Setting up JupyterHub on openSUSE Leap 15.0#
Created: 2019-01-11
In a previous blog post the setup of the Apache2 webserver including TLS was explained. Based upon that effort, this blog post deals with the setup of JupyterHub. The goal is to create an online development environment for fancy looking interactive GNU Octave notebooks. Those are a great tool for explaining mathematical code and software as they have builtin support for syntax-highlighting and, thanks to MathJax, mathematics.
Before we start, lets shortly review three “Jupyter-terms” often mentioned in this blog post:
Jupyter:
A single-user Jupyter server that can also be installed and run locally on your own machine.

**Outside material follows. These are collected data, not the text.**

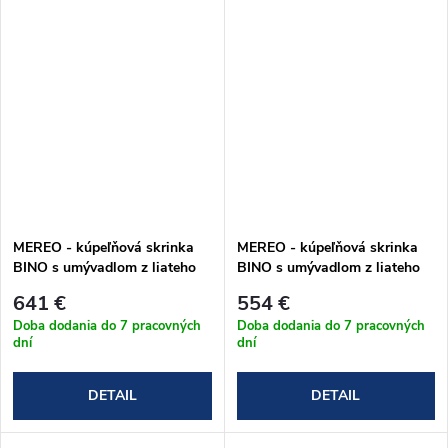
MEREO - kúpeľňová skrinka
MEREO - kúpeľňová skrinka
BINO s umývadlom z liateho
BINO s umývadlom z liateho
mramoru 121 cm - biele
mramoru 101 cm - biele
641 €
554 €
prevedenie (CN663M)
prevedenie (CN662M)
Doba dodania do 7 pracovných
Doba dodania do 7 pracovných
dní
dní
DETAIL
DETAIL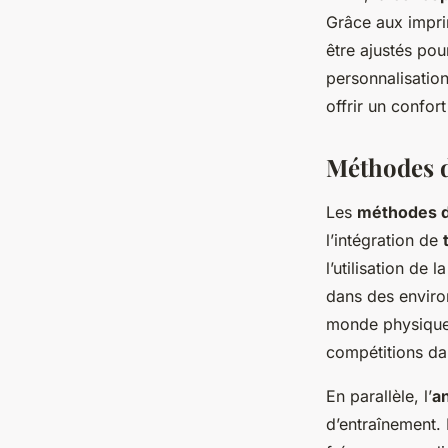
Grâce aux impri
être ajustés po
personnalisatio
offrir un confor
Méthodes 
Les
méthodes d
l’intégration de
l’utilisation de l
dans des environ
monde physique.
compétitions dan
En parallèle, l’
a
d’entraînement. 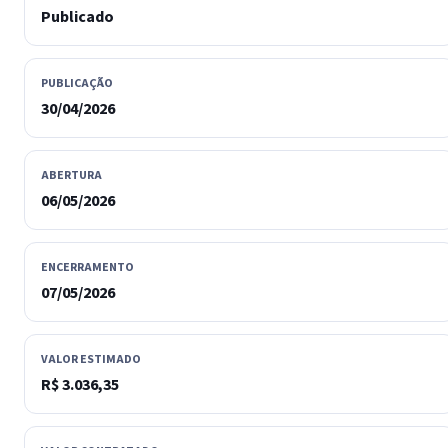
Publicado
PUBLICAÇÃO
30/04/2026
ABERTURA
06/05/2026
ENCERRAMENTO
07/05/2026
VALOR ESTIMADO
R$ 3.036,35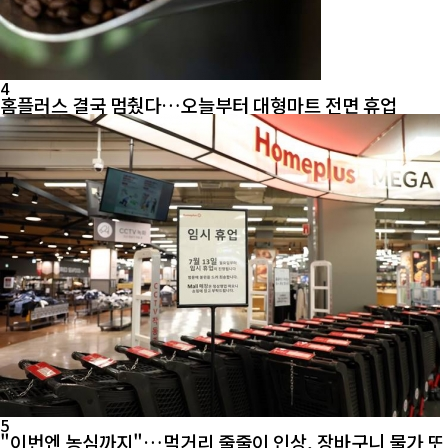
4
홈플러스 결국 멈췄다…오늘부터 대형마트 전면 휴업
5
"이번엔 농심까지"…먹거리 줄줄이 인상, 장바구니 물가 또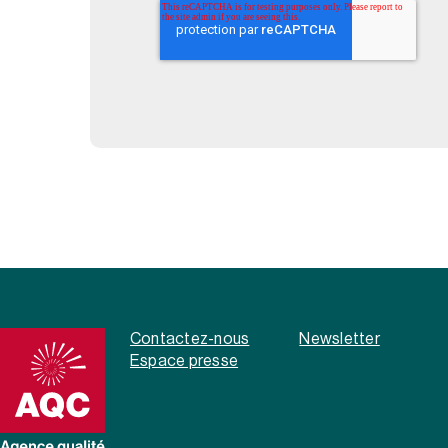
Contactez-nous
Newsletter
Espace presse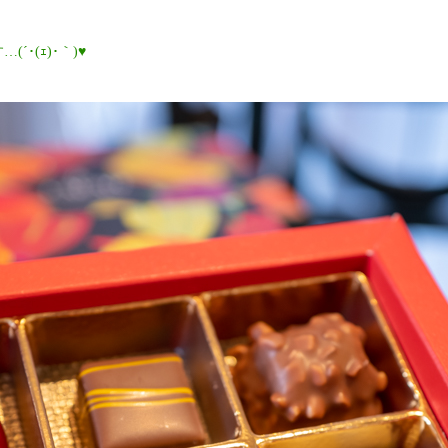
´･(ｪ)･｀)♥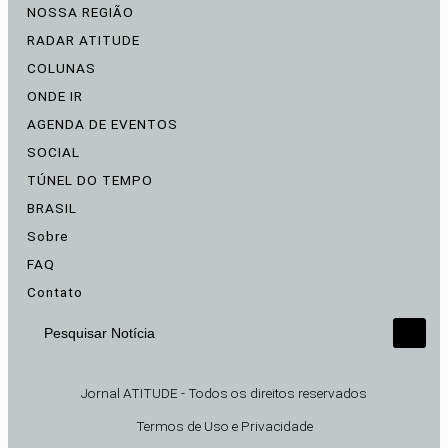
NOSSA REGIÃO
RADAR ATITUDE
COLUNAS
ONDE IR
AGENDA DE EVENTOS
SOCIAL
TÚNEL DO TEMPO
BRASIL
Sobre
FAQ
Contato
Pesquisar Notícia
Jornal ATITUDE - Todos os direitos reservados
Termos de Uso e Privacidade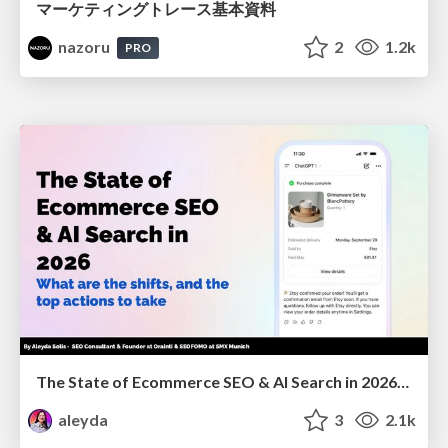
マーケティングトレース基本資料
nazoru
2
1.2k
PRO
The State of Ecommerce SEO & AI Search in 2026: What are the shifts, and the top actions to take - SMX Munich
aleyda
3
2.1k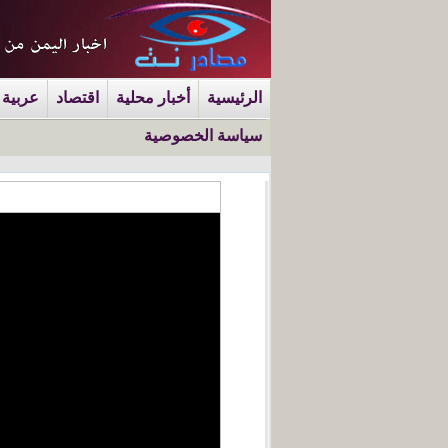
الرئيسية
أخبار محلية
اقتصاد
عربية 
سياسة الخصوصية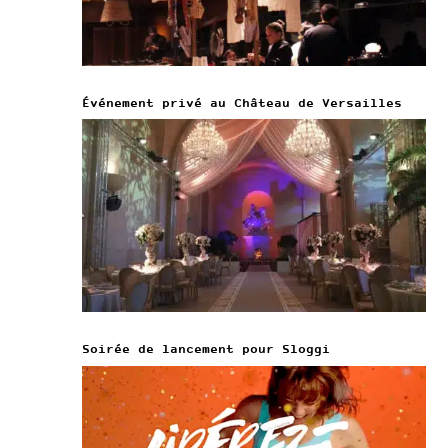
Événement privé au Château de Versailles
Soirée de lancement pour Sloggi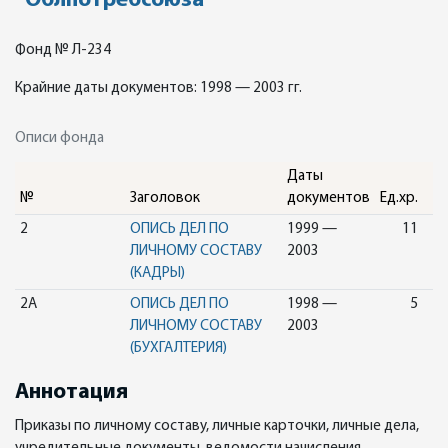
"Облпотребсоюза"
Фонд № Л-234
Крайние даты документов: 1998 — 2003 гг.
Описи фонда
Даты
№
Заголовок
документов
Ед.хр.
2
ОПИСЬ ДЕЛ ПО
1999 —
11
ЛИЧНОМУ СОСТАВУ
2003
(КАДРЫ)
2А
ОПИСЬ ДЕЛ ПО
1998 —
5
ЛИЧНОМУ СОСТАВУ
2003
(БУХГАЛТЕРИЯ)
Аннотация
Приказы по личному составу, личные карточки, личные дела,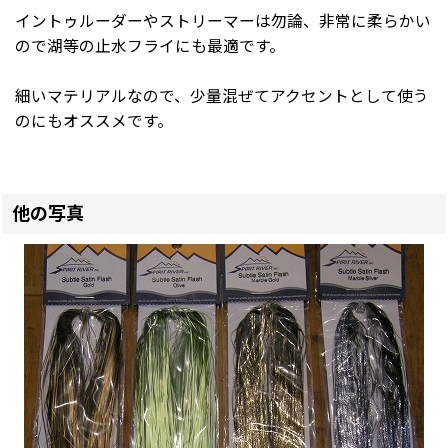
イントゥルーダーやストリーマーは勿論、非常に柔らかい
ので湖等の止水フライにも最適です。
細いマテリアルなので、少量混ぜてアクセントとして使う
のにもオススメです。
他の写真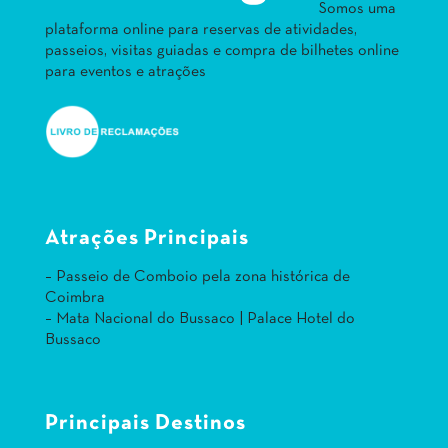
Somos uma
plataforma online para reservas de atividades,
passeios, visitas guiadas e compra de bilhetes online
para eventos e atrações
Atrações Principais
– Passeio de Comboio pela zona histórica de
Coimbra
– Mata Nacional do Bussaco | Palace Hotel do
Bussaco
Principais Destinos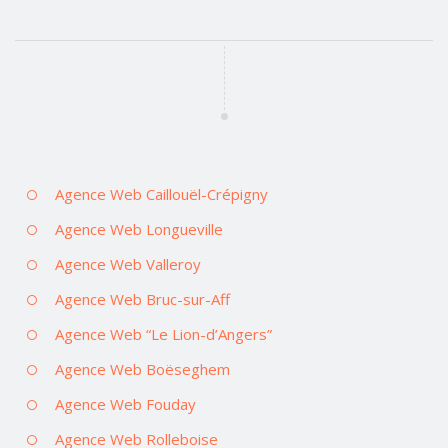
Agence Web Caillouël-Crépigny
Agence Web Longueville
Agence Web Valleroy
Agence Web Bruc-sur-Aff
Agence Web “Le Lion-d’Angers”
Agence Web Boëseghem
Agence Web Fouday
Agence Web Rolleboise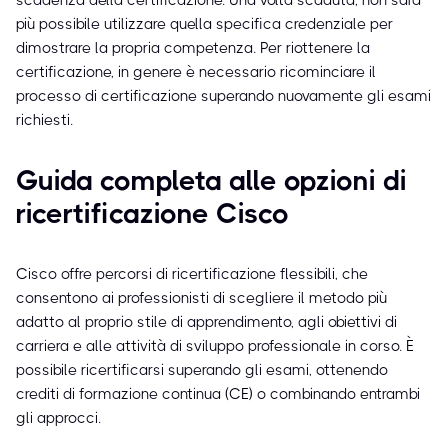
scadenza della certificazione. Una volta scaduta, non sarà
più possibile utilizzare quella specifica credenziale per
dimostrare la propria competenza. Per riottenere la
certificazione, in genere è necessario ricominciare il
processo di certificazione superando nuovamente gli esami
richiesti.
Guida completa alle opzioni di
ricertificazione Cisco
Cisco offre percorsi di ricertificazione flessibili, che
consentono ai professionisti di scegliere il metodo più
adatto al proprio stile di apprendimento, agli obiettivi di
carriera e alle attività di sviluppo professionale in corso. È
possibile ricertificarsi superando gli esami, ottenendo
crediti di formazione continua (CE) o combinando entrambi
gli approcci.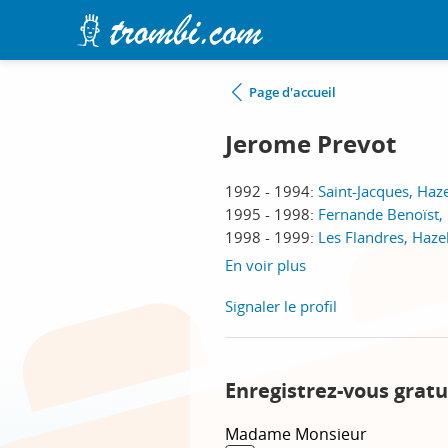
Page d'accueil
Jerome Prevot
1992 - 1994:
Saint-Jacques, Ha
1995 - 1998:
Fernande Benoïst,
1998 - 1999:
Les Flandres, Haz
En voir plus
Signaler le profil
Enregistrez-vous gratu
Madame
Monsieur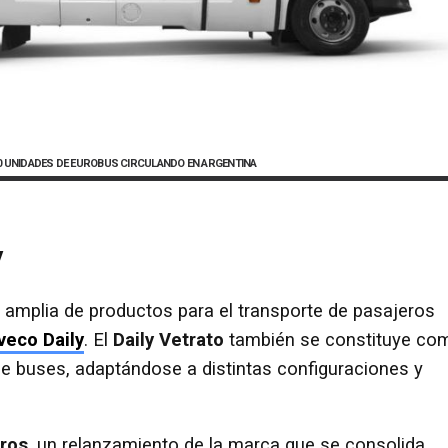
00 UNIDADES DE EUROBUS CIRCULANDO EN ARGENTINA
y
amplia de productos para el transporte de pasajeros
Iveco Daily
. El
Daily Vetrato
también se constituye co
 de buses, adaptándose a distintas configuraciones y
eros
, un relanzamiento de la marca que se consolida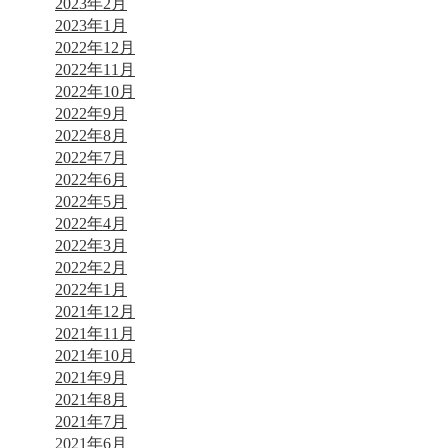
2023年2月
2023年1月
2022年12月
2022年11月
2022年10月
2022年9月
2022年8月
2022年7月
2022年6月
2022年5月
2022年4月
2022年3月
2022年2月
2022年1月
2021年12月
2021年11月
2021年10月
2021年9月
2021年8月
2021年7月
2021年6月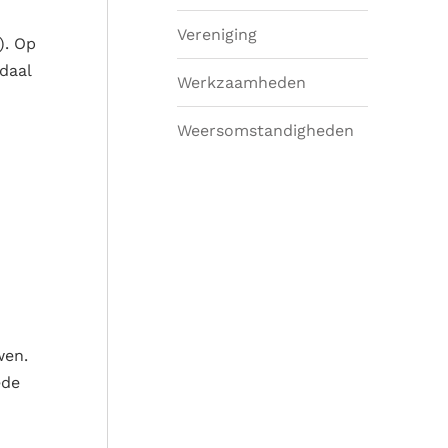
Vereniging
). Op
daal
Werkzaamheden
Weersomstandigheden
wen.
ede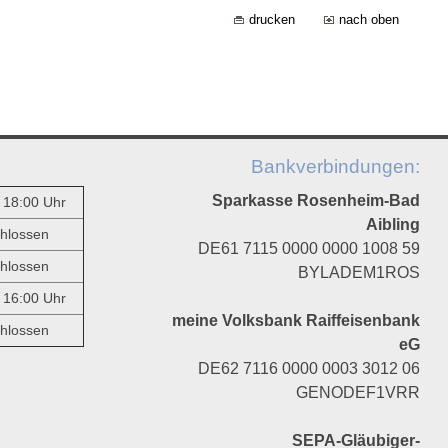
drucken
nach oben
Bankverbindungen:
Sparkasse Rosenheim-Bad
- 18:00 Uhr
Aibling
hlossen
DE61 7115 0000 0000 1008 59
hlossen
BYLADEM1ROS
- 16:00 Uhr
meine Volksbank Raiffeisenbank
hlossen
eG
DE62 7116 0000 0003 3012 06
GENODEF1VRR
SEPA-Gläubiger-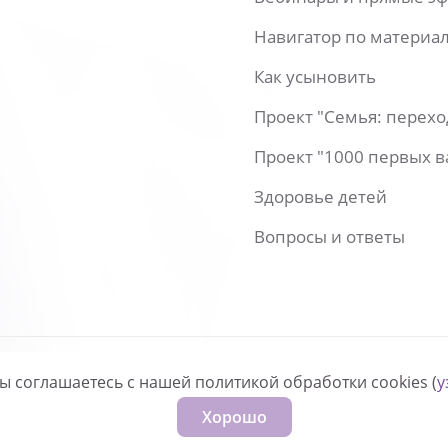
Навигатор по материа
Как усыновить
Проект "Семья: перех
Проект "1000 первых 
Здоровье детей
Вопросы и ответы
вы соглашаетесь с нашей политикой обработки cookies (
у
нфиденциальности
Хорошо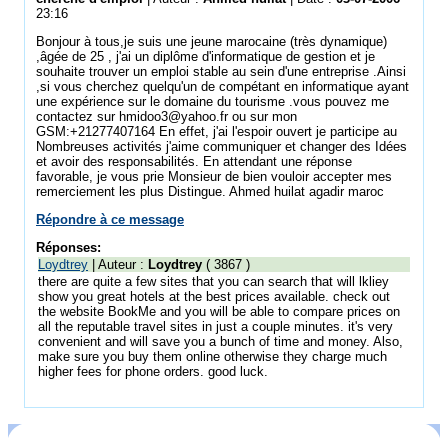
23:16
Bonjour à tous,je suis une jeune marocaine (très dynamique)
,âgée de 25 , j'ai un diplôme d'informatique de gestion et je
souhaite trouver un emploi stable au sein d'une entreprise .Ainsi
,si vous cherchez quelqu'un de compétant en informatique ayant
une expérience sur le domaine du tourisme .vous pouvez me
contactez sur hmidoo3@yahoo.fr ou sur mon
GSM:+21277407164 En effet, j'ai l'espoir ouvert je participe au
Nombreuses activités j'aime communiquer et changer des Idées
et avoir des responsabilités. En attendant une réponse
favorable, je vous prie Monsieur de bien vouloir accepter mes
remerciement les plus Distingue. Ahmed huilat agadir maroc
Répondre à ce message
Réponses:
Loydtrey
| Auteur :
Loydtrey
( 3867 )
there are quite a few sites that you can search that will lkliey
show you great hotels at the best prices available. check out
the website BookMe and you will be able to compare prices on
all the reputable travel sites in just a couple minutes. it's very
convenient and will save you a bunch of time and money. Also,
make sure you buy them online otherwise they charge much
higher fees for phone orders. good luck.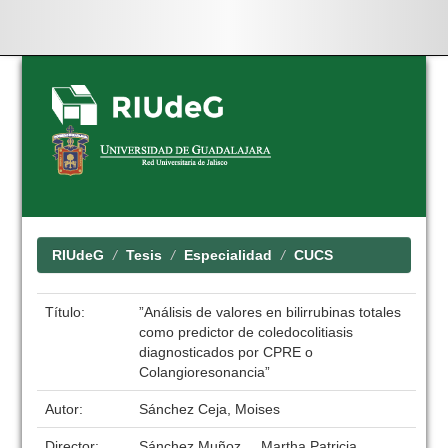
Skip
navigation
RIUdeG
Tesis
Especialidad
CUCS
Título:
”Análisis de valores en bilirrubinas totales
como predictor de coledocolitiasis
diagnosticados por CPRE o
Colangioresonancia”
Autor:
Sánchez Ceja, Moises
Director:
Sánchez Muñoz., . Martha Patricia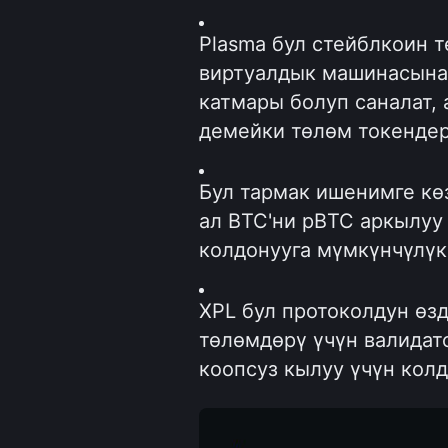
Plasma бул стейблкоин т
виртуалдык машинасына 
катмары болуп саналат,
демейки төлөм токендер
Бул тармак ишенимге көз
ал BTC'ни pBTC аркылуу
колдонууга мүмкүнчүлүк
XPL бул протоколдун өзд
төлөмдөрү үчүн валидат
коопсуз кылуу үчүн колд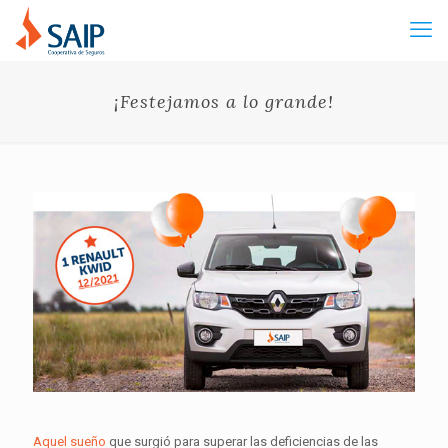
¡Festejamos a lo grande!
Aquel sueño
que surgió para superar las deficiencias de las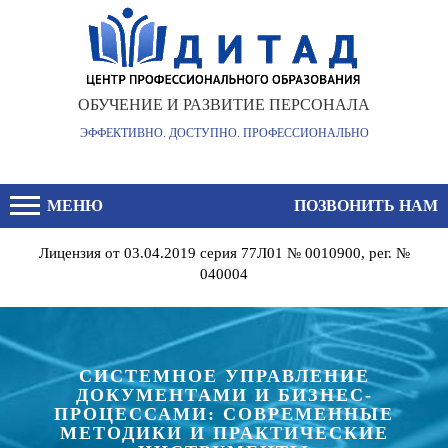
×
ОБУЧЕНИЕ И РАЗВИТИЕ ПЕРСОНАЛА
ЭФФЕКТИВНО. ДОСТУПНО. ПРОФЕССИОНАЛЬНО
МЕНЮ
ПОЗВОНИТЬ НАМ
Лицензия от 03.04.2019 серия 77Л01 № 0010900, рег. №
040004
СИСТЕМНОЕ УПРАВЛЕНИЕ
ДОКУМЕНТАМИ И БИЗНЕС-
ПРОЦЕССАМИ: СОВРЕМЕННЫЕ
МЕТОДИКИ И ПРАКТИЧЕСКИЕ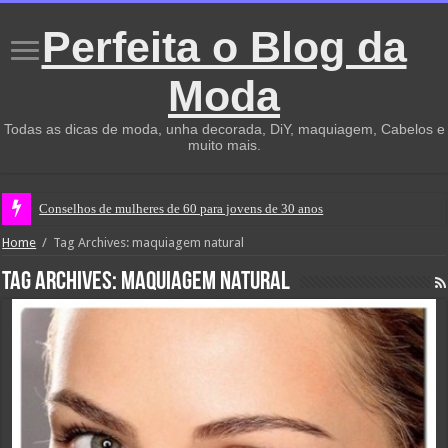
Perfeita o Blog da
Moda
Todas as dicas de moda, unha decorada, DiY, maquiagem, Cabelos e
muito mais.
Conselhos de mulheres de 60 para jovens de 30 anos
Home
/
Tag Archives: maquiagem natural
Tag Archives:
maquiagem natural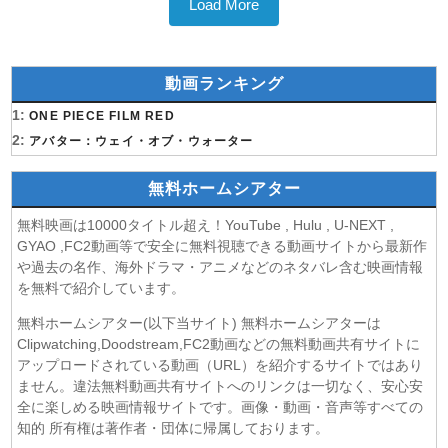
Load More
動画ランキング
1:
ONE PIECE FILM RED
2:
アバター：ウェイ・オブ・ウォーター
無料ホームシアター
無料映画は10000タイトル超え！YouTube , Hulu , U-NEXT ,
GYAO ,FC2動画等で安全に無料視聴できる動画サイトから最新作
や過去の名作、海外ドラマ・アニメなどのネタバレ含む映画情報
を無料で紹介しています。
無料ホームシアター(以下当サイト) 無料ホームシアターは
Clipwatching,Doodstream,FC2動画などの無料動画共有サイトに
アップロードされている動画（URL）を紹介するサイトではあり
ません。違法無料動画共有サイトへのリンクは一切なく、安心安
全に楽しめる映画情報サイトです。画像・動画・音声等すべての
知的 所有権は著作者・団体に帰属しております。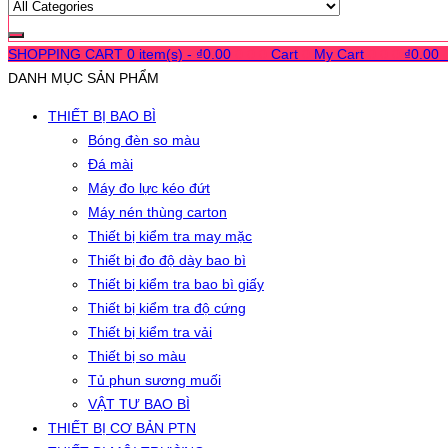
SHOPPING CART
0 item(s) -
₫
0.00
0
0
0
Cart
0
My Cart
0
0
0
₫
0.00
DANH MỤC SẢN PHẨM
THIẾT BỊ BAO BÌ
Bóng đèn so màu
Đá mài
Máy đo lực kéo đứt
Máy nén thùng carton
Thiết bị kiểm tra may mặc
Thiết bị đo độ dày bao bì
Thiết bị kiểm tra bao bì giấy
Thiết bị kiểm tra độ cứng
Thiết bị kiểm tra vải
Thiết bị so màu
Tủ phun sương muối
VẬT TƯ BAO BÌ
THIẾT BỊ CƠ BẢN PTN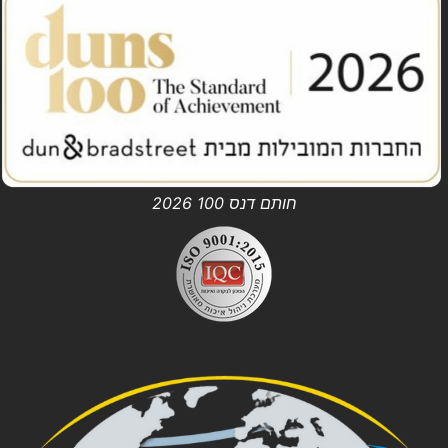
חותם דנס 100 2026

The classical user (notebook) interface (a.k.a.
/tree
, see later why).
JupyterLab:
The modern user (notebook) interface (a.k.a.
/lab
).
JupyterHub:
A multi-user Jupyter server.
In one sentence, the goal is to setup a public JupyterHub-Server to run for certain predefined small group of users a Jupyter instance with the modern JupyterLab interface.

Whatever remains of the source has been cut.